According to the indictment, after the September 2014 overdoses, Lonergan sent electronic communications to several of the students, assuring them that the substance he had sold them was safe and that he had tested it himself to make certain it was Molly.  He also sent some of these students a link to a video purporting to show him performing a test on the substance that yielded a positive result for MDMA.  In February 2015, one of the students, who had earlier overdosed, provided a capsule that she had purchased from Lonergan in September 2014 to the Middletown Police.  A lab test on that capsule revealed that it did not contain MDMA, but rather AB Fubinaca, which is a synthetic cannabinoid and a Schedule I controlled substance, and 6-MAPB, which is an analogue of MDMA.

The indictment further alleges that in early 2015, Kramer, who had taken over for Lonergan as the primary supplier of Molly at Wesleyan, provided Molly to some of his friends for redistribution to students on campus.  On February 21, 2015, 11 individuals, including 10 Wesleyan students, overdosed on a substance they believed was Molly, and many were transported to the hospital.  These students reported similar symptoms as those who overdosed in September 2014.  Two of the students were in critical condition, and one of those students had to be revived after his heart stopped.  All of these students obtained the purported Molly through individual distributers who were supplied directly by Kramer.  After the events of February 21, law enforcement officers seized the substance identified as Molly from one of Kramer’s distributers and sent it to a toxicology laboratory for testing.  Laboratory analysis confirmed that the powdered substance contained AB Fubinaca.

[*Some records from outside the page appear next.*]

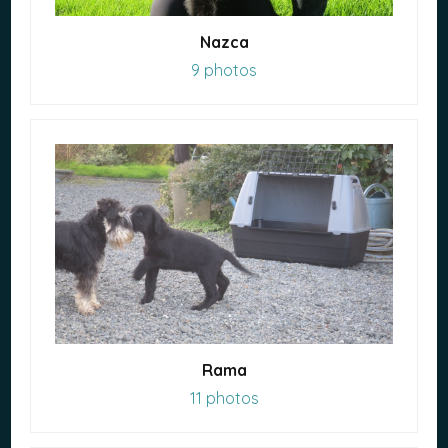
Nazca
9 photos
Rama
11 photos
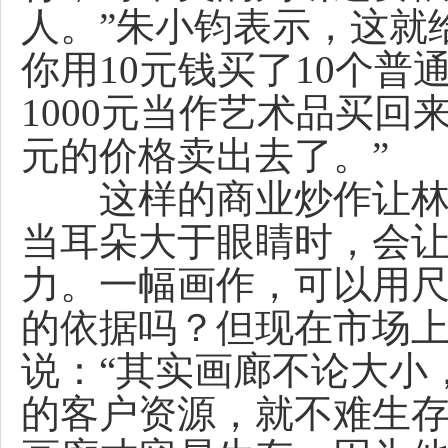
人。”朱小钧表示，这就
你用10元钱买了10个普
1000元当作艺术品买
元的价格卖出去了。”
这样的商业炒作让林晓
当耳朵大于眼睛时，会
力。一幅画作，可以用
的依据吗？但现在市场上
说：“其实画廊不论大小
的客户资源，就不难生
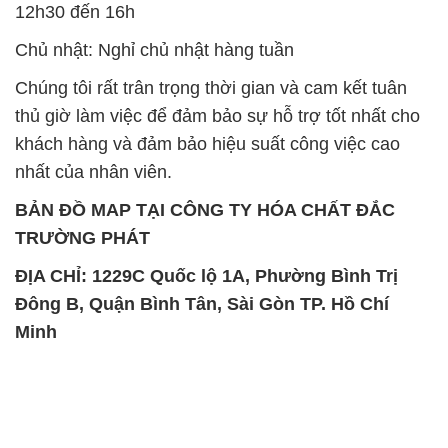
12h30 đến 16h
Chủ nhật: Nghỉ chủ nhật hàng tuần
Chúng tôi rất trân trọng thời gian và cam kết tuân
thủ giờ làm việc để đảm bảo sự hỗ trợ tốt nhất cho
khách hàng và đảm bảo hiệu suất công việc cao
nhất của nhân viên.
BẢN ĐỒ MAP TẠI CÔNG TY HÓA CHẤT ĐẮC
TRƯỜNG PHÁT
ĐỊA CHỈ: 1229C Quốc lộ 1A, Phường Bình Trị
Đông B, Quận Bình Tân, Sài Gòn TP. Hồ Chí
Minh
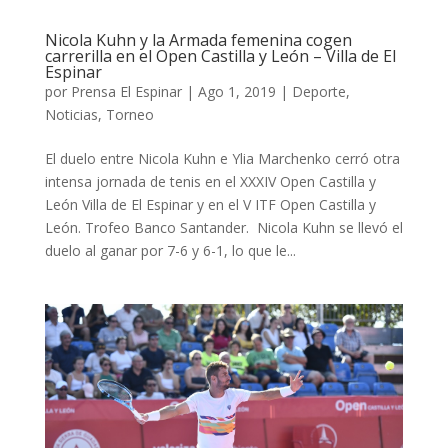
Nicola Kuhn y la Armada femenina cogen
carrerilla en el Open Castilla y León – Villa de El
Espinar
por
Prensa El Espinar
|
Ago 1, 2019
|
Deporte
,
Noticias
,
Torneo
El duelo entre Nicola Kuhn e Ylia Marchenko cerró otra
intensa jornada de tenis en el XXXIV Open Castilla y
León Villa de El Espinar y en el V ITF Open Castilla y
León. Trofeo Banco Santander. Nicola Kuhn se llevó el
duelo al ganar por 7-6 y 6-1, lo que le...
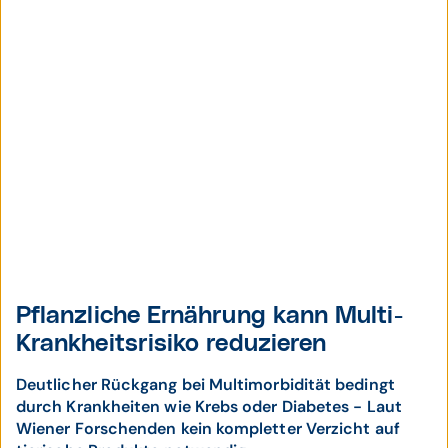
Pflanzliche Ernährung kann Multi-
Krankheitsrisiko reduzieren
Deutlicher Rückgang bei Multimorbidität bedingt
durch Krankheiten wie Krebs oder Diabetes - Laut
Wiener Forschenden kein kompletter Verzicht auf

The indictment charges both Lonergan and Kramer with one count of conspiracy to distribute and possess with intent to distribute MDMA and AB Fubinaca, and one count of attempted distribution of MDMA and distribution of AB Fubinaca.  Each of these charges carries a maximum term of imprisonment of 20 years and a fine of up to $1 million.  The indictment also charges Lonergan and Kramer with distribution of MDMA within 1000 feet of a private college, a charge that carries a mandatory minimum term of imprisonment of one year, a maximum term of imprisonment of 40 years, and a fine of up to $2 million.

Special Agent in Charge Ferguson stressed that an indictment is not evidence of guilt.  Charges are only allegations, and each defendant is presumed innocent unless and until proven guilty beyond a reasonable doubt.

This matter is being investigated by the Drug Enforcement Administration and the Middletown Police Department, with the assistance of the State of Connecticut’s Forensic Science Laboratory. U.S. Attorney Daly acknowledged the support and assistance of the Middlesex State’s Attorney’s Office, which is prosecuting several state cases stemming from these overdose events. This case is being prosecuted by Assistant U.S. Attorney Robert M. Spector, with the assistance of Senior Assistant State’s Attorney Eugene Calistro.